CIO Insights: Putting data to work to drive business transformation
Over the past few weeks, I've had the pleasure of discussing data & analytics, migration to cloud, digital transformation and a lot with our top IBM execs. We talked at length over what is important to CIOs in today’s business all this while. Recently, I spoke with Rob Thomas, VP of development for analytics, the subject of business transformation led us to a discussion of a data maturity curve. Here I’ll share Rob’s take on that and more.
Rob Thomas, VP of development for analytics, IBM. He brings extensive experience in management, business development and consulting in the high technology and financial services industries. Prior to joining IBM, Mr. Thomas performed as an equity research associate at Merrill Lynch and Wheat First Securities.
Nancy Hensley, director of offering management, IBM Analytics.
Rob is one of the many speakers at World of Watson. Be there to listen to him live!
Nancy Hensley: Hi, this is Nancy Hensley, Director of Offering Management for IBM Analytics and I'm here with Rob Thomas, Vice President of Development for IBM Analytics. Good morning, Rob. How are you doing today?
Rob Thomas: Great, Nancy. Thanks for having me.
Nancy Hensley: Thank you. So I wanted to ask you a few questions for our CIOs who are listening to this podcast. I noticed a few times in your talks that you show a maturity curve for analytics. Could you tell us a little about what CIOs should be prioritizing in their agendas in order for them to get to that far side of the maturity curve?
Rob Thomas: Sure. Let's level set the minute on the maturity curve. The whole idea of the maturity curve is that companies are at a very different stage in their maturity around the topic of big data and analytics and how they're using it to transform their business. So on one side -- the relatively immature side -- of the curve would be people that are really just using new tools, techniques around data to reduce cost. And there's a lot of value in that. And companies can use that to then, you know, create savings that can be invested somewhere else.
But in my mind that's really not the endgame or the endpoint for the promise that exists around big data and analytics.

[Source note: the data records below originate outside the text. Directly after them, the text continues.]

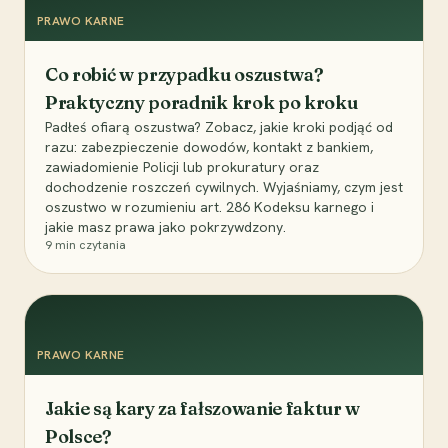
PRAWO KARNE
Co robić w przypadku oszustwa?
Praktyczny poradnik krok po kroku
Padłeś ofiarą oszustwa? Zobacz, jakie kroki podjąć od
razu: zabezpieczenie dowodów, kontakt z bankiem,
zawiadomienie Policji lub prokuratury oraz
dochodzenie roszczeń cywilnych. Wyjaśniamy, czym jest
oszustwo w rozumieniu art. 286 Kodeksu karnego i
jakie masz prawa jako pokrzywdzony.
9
min czytania
PRAWO KARNE
Jakie są kary za fałszowanie faktur w
Polsce?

So if you move along that curve and you become less focused on simply saving money, that's when you move into things like, "So how are you going to actually transform your business? What are you going to do in terms of line of business imperatives, line of business applications? How do you get to a new level of insight that impacts your daily business processes and ultimately the relationship that you have with clients?"
And so our focus and the methodology that we've built is around how we help clients move from left to right on that curve to get much further along in terms of big data maturity. And what we've found is it's not just about the tools that you use or the platforms that you develop on. It's also very much a cultural thing. And so helping clients move along that curve - that's why I use the phrase methodology. There are repeatable patters for people that can make that leap in terms of the cultural transformation that's required. And that's really where we are focused.
Nancy Hensley: Excellent. I agree. Those are some great points. So let's shift thoughts here a little bit and let's talk about open source. Because IBM's made some pretty big statements here, which is, you know -- for example -- Spark. We had a very large launch last year, we continue to make great progress. What advice would you give CIOs when it comes to really embracing open source in their architectures?
Rob Thomas: We love open source. That's been a main focus of ours in the last few years is to move a big component of everything that we do in terms of how we develop products to working in open source communities, contributing code and ultimately building our product on top of open source spaces. So that is a strategic imperative for us.
And the reason we do that is -- one -- is you get the benefits of a broader community. Two is you bring a much more open architecture to clients, which we think gives them a lot more flexibility and avoids the notion of any type of lock in. And three is it helps us move very fast. That’s one of the advantages of a broad community is that you can move really fast.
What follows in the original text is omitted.